The way to see what's going on geometrically in this problem is to look at the codomain in R^3 and the solution vector b = [2, 1, 4]. Applying transformation A to the original triangle gets you a new triangle in R^3 whose corners are [2, 1, 1] [2, 6, 4] and [17, 1, 4]. If we subtract b from each corner vector we get [0, 0, -3] [0, 5, 0] and [15, 0, 0]. And now, if we multiply the original linear equations by the constants c1, c2, and c3 respectively then those difference vectors become [0, 0, -3*c1] [0, 5*c2, 0] and [15*c3, 0, 0]. So without changing the original triangle we can stretch the transformed triangle relative to b along all 3 axes at will. And if we stretch it the right way we can move the shortest vector from b to the transformed triangle wherever we like, and thus we can move the least squares point of the original triangle wherever we like.
• I'm having trouble figuring out why I'm getting two different answers. The second line written in slope intercept form has a slope of -1/2 and an intercept of 1/2. So I would think the line could also be written as (1/2)x + y = 1/2. However, when I then go through the process of finding the approximate intersection using these values in my matrices (using for the second rows of A and b [1/2 1] and [1/2] instead of [1 2] and [1] as they are in the video) I end up with a different approximate intersection (x: 52/31 y: 69/62). I've gone back through the math a couple times and don't seem to be finding a place where I'm making an error. Am I missing something? Or is such an approximate solution not unique and I'll find different ones depending on which numbers I use? Thanks.
• You're absolutely right, equivalent forms of the same lines will yield different least squares solutions.
(1 vote)
• At around 9 minutes, when he swaps the rows (1,6 and 6,1), why does it not make the matrix negative?

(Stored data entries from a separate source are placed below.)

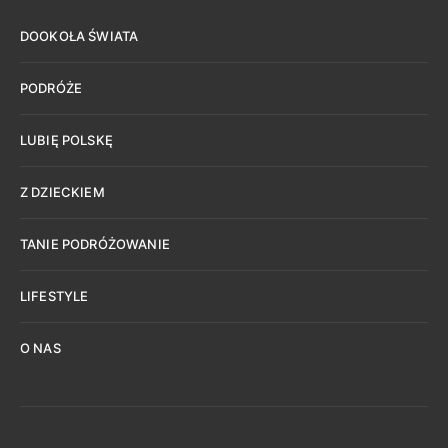
DOOKOŁA ŚWIATA
PODRÓŻE
LUBIĘ POLSKĘ
Z DZIECKIEM
TANIE PODRÓŻOWANIE
LIFESTYLE
O NAS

• At around 9 minutes, when he swaps the rows (1,6 and 6,1), why does not swap x1 and x2, so the result it [3/7; 10/7]; if you don swap x1 and x2, [6 1; 1 6]*[10/7; 3/7] is not equal [9; 4]
• If he didn't swap the rows, he would've gotten the same answer:
`[6 1 | 9][1 6 | 4]`
divide R1 by 6:
`[1 1/6 | 3/2][1 6 | 4]`
R2-R1:
`[1 1/6 | 3/2][0 35/6 | 5/2]`(4-3/2 = 8/2-3/2 = 5/2)
R2*6/35:
`[1 1/6 | 3/2][0 1 | 3/7]`(5/2*6/35 = 30/70 = 3/7)
R1-R2/6:
`[1 0 | 10/7]`(3/2-(3/7)/6 = 3/2-3/42 = 21/14-1/14 = 20/14 = 10/7)
`[0 1 | 3/7]`
This is the same thing he got in the video, but I never swapped the 2 rows.
• Shouldn't it be x ~= [(A^T * A)^-1] * [A^T * b]?
(the inverse of A^T * A)
• That's basically what he did, except he solved the system by reducing to reduced row echelon form instead of multiplying by the inverse.

1st he multiplied A^T*A to get a matrix, we'll call it C
2nd he multiplied A^T*b to get a vectord we'll call it d
Lastly he solved Cx=d
which you could solve by reducing to reduce row echelon form or you could solve by C^-1*d=x
which is the same as (A^T*A)^-1*(A^T*b)=x

Hope this makes sense
• Is there a way to associate a confidence with the final intersection point in this least squares example? I've been looking at confidence videos and lessons and not finding a direct way to apply that to this example.